Living on that Point all our lives, everyone knowing everyone, and cut off from the world and Spike being the way he was, I had to get away by myself sometimes, just go and sit on a rock down on the shore. Spike’d be off somewhere else, bored with my ideas in the end. It was my idea to tie and rope off a pine branch and then swing off it, over the rocks and into the deep water down by the refinery. Or to try and swim all the way across the channel without the sharks or the currents getting you first. Well that was my idea, but I never done it, and Spike did it more times than I lost count, me waiting out in the tinny with a case of beer for when he was done and I’d pull him up and his arms were slippery, his ink glinting in the sun, and the sharks stayed well away, knowing that Spike kept a bowie knife down the leg of his shorts, and a sawn-off in the esky and he’d expect me to go after that shark and its extended family any of them go near him and I would too. Anyway, the sharks are probably just one of those legends they made up to make the place seem more exciting than it is, but the bay does get pretty deep out there in the middle where Spike told me to dump the chains, slick with blood and matter caught in the links. So I did, and then rowed back and then I tied the tinny back up to the old fig tree when I was done. It would have been good to just sit out there a while on the black water in the tinny and I’d done that plenty of times at night, but this time, I rowed back in because the ferries run late, and there’d be fishing boats and that coming back in, and we didn’t need any more witnesses than the possums and bats and that, Spike having taken things way too far, further than what they paid us to do—but that’s just Spike.

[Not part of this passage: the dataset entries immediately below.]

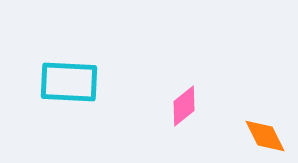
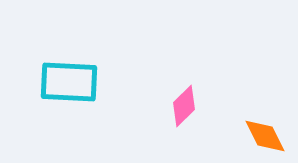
pink diamond: rotated 6 degrees counterclockwise
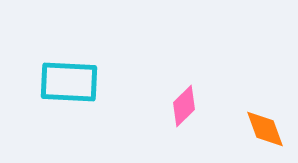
orange diamond: moved 7 px up; rotated 6 degrees clockwise
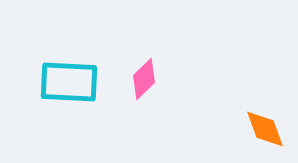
pink diamond: moved 40 px left, 27 px up
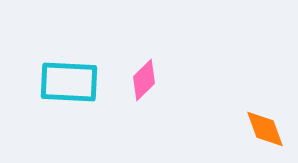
pink diamond: moved 1 px down
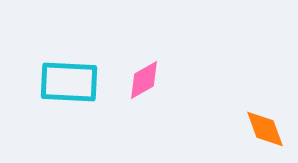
pink diamond: rotated 15 degrees clockwise
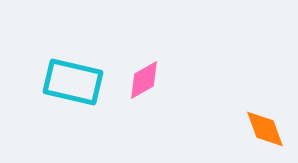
cyan rectangle: moved 4 px right; rotated 10 degrees clockwise
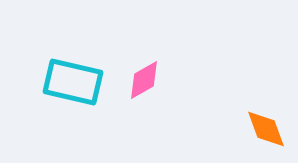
orange diamond: moved 1 px right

After I dumped the chains, I washed the blood off my hands in the water which was like tar because there was no moon, no stars, just a web of greasy cloud over the black sky, and I had to make sure all the blood was gone, so I washed off by the lights reflecting off the water. Then I rowed in and decided to just sit a while on the rock, say good-bye, and watch the night turn to day over the water one last time. The black rock would be haloed in pink on a sunny dawn, I’d watched it plenty of times, but the cloud cover told me there’d be no sun that day and there wasn’t. So I waited for the bay to turn from black to bleached white, the sky hanging low and grey, and I looked down for signs of blood in the water but all I saw was cold steel bay and the boats on their moorings and the gulls on the rigging waiting, just waiting. I listened for Spike, hoping he’d decide to come down and that it could be like it was before, just two wild kids raising hell in a quiet town, but I knew after what we’d done—even though it was what we was born to do—that those days were over. And he didn’t come down because he had more blood on him than me, not just on his hands, because he was always taking things too far, and he had to find a place to ditch his jeans, and they were new, and his leather jacket too, and there was blood and muck all over the tires of his bike, which was gone by the time I caught up with him, because by then he’d dumped both bikes, mine too, and we were hitching north, and I kept the memory of the sheet-metal bay with me, the bay like a steel trap all my life on that faraway tangled piece of shore, and beneath the steel, out where it gets deep enough for the sharks, those chains sinking slowly into the soft black mud.